Plato:  Rhetoric is "the art of winning the soul by discourse."

Aristotle: Rhetoric is "the faculty of discovering in any particular case all of the available means of persuasion."

Cicero:  "Rhetoric is one great art comprised of five lesser arts: inventio, dispositio, elocutio, memoria, and pronunciatio."  Rhetoric is "speech designed to persuade."

Quintillian:  "Rhetoric is the art of speaking well."              

Francis Bacon: The duty and office of rhetoric is to apply reason to imagination for the better moving of the will.

George Campbell:  [Rhetoric] is that art or talent by which discourse is adapted to its end.  The four ends of discourse are to enlighten the understanding, please the imagination, move the passion, and influence the will.

I. A. Richards:  Rhetoric is the study of misunderstandings and their remedies.

Richard Weaver:  Rhetoric is that "which creates an informed apposition for the good."

Erika Lindemann:  "Rhetoric is a form of reasoning about probabilities, based on assumptions people share as members of a community."

Philip Johnson: "Rhetoric is the art of framing an argument so that it can be appreciated by an audience."

Andrea Lunsford:  "Rhetoric is the art, practice, and study of human communication."

Kenneth Burke: The most characteristic concern of rhetoric [is] the manipulation of men's beliefs for political ends....the basic function of rhetoric [is] the use of words by human agents to form attitudes or to induce actions in other human agents.

George Kennedy: Rhetoric in the most general sense may perhaps be identified with the energy inherent in communication:  the emotional energy that impels the speaker to speak, the physical energy expanded in the utterance, the energy level coded in the message, and the energy experienced by the recipient in decoding the message. 

Lloyd Bitzer: ...rhetoric is a mode of altering reality, not by the direct application of energy to objects, but by the creation of discourse which changes reality through the mediation of thought and action.

Douglas Ehninger: [Rhetoric is] that discipline which studies all of the ways in which men may influence each other's thinking and behavior through the strategic use of symbols.

Gerard A. Hauser: Rhetoric is an instrumental use of language.
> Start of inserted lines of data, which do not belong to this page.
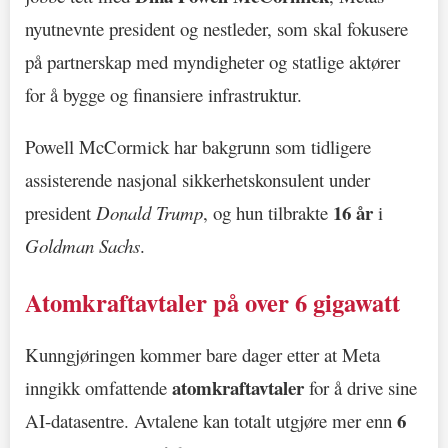
nyutnevnte president og nestleder, som skal fokusere
på partnerskap med myndigheter og statlige aktører
for å bygge og finansiere infrastruktur.
Powell McCormick har bakgrunn som tidligere
assisterende nasjonal sikkerhetskonsulent under
16 år
president
Donald Trump
, og hun tilbrakte
i
Goldman Sachs
.
Atomkraftavtaler på over 6 gigawatt
Kunngjøringen kommer bare dager etter at Meta
atomkraftavtaler
inngikk omfattende
for å drive sine
6
AI-datasentre. Avtalene kan totalt utgjøre mer enn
One person engages another person in an exchange of symbols to accomplish some goal. It is not communication for communication's sake. Rhetoric is communication that attempts to coordinate social action. For this reason, rhetorical communication is explicitly pragmatic. Its goal is to influence human choices on specific matters that require immediate attention.

C. H. Knoblauch: ...rhetoric is the process of using language to organize experience and communicate it to others. It is also the study of how people use language to organize and communicate experience. The word denotes both distinctive human activity and the "science" concerned with understanding that activity.

John Locke: [Rhetoric,] that powerful instrument of error and deceit. 

Charles Bazerman: The study of how people use language and other symbols to realize human goals and carry out human activities . . . ultimately a practical study offering people great control over their symbolic activity. 

Michael Hyde and Craig Smith: The primordial function of rhetoric is to "make-known" meaning both to oneself and to others. Meaning is derived by a human being in and through the interpretive understanding of reality. Rhetoric is the process of making known that meaning. Is not rhetoric defined as pragmatic communication, more concerned with the contemporary audiences and specific questions than with universal audiences and general questions?

Alfred North Whitehead: The creation of the world -- said Plato -- is the victory of persuasion over force. The worth of men consists in their liability to persuasion.  

Samuel M. Edelman: "Rhetoric can be defined as the art or method of reconciling...individual and systemic goals and constraints." (JCR Sept 2003).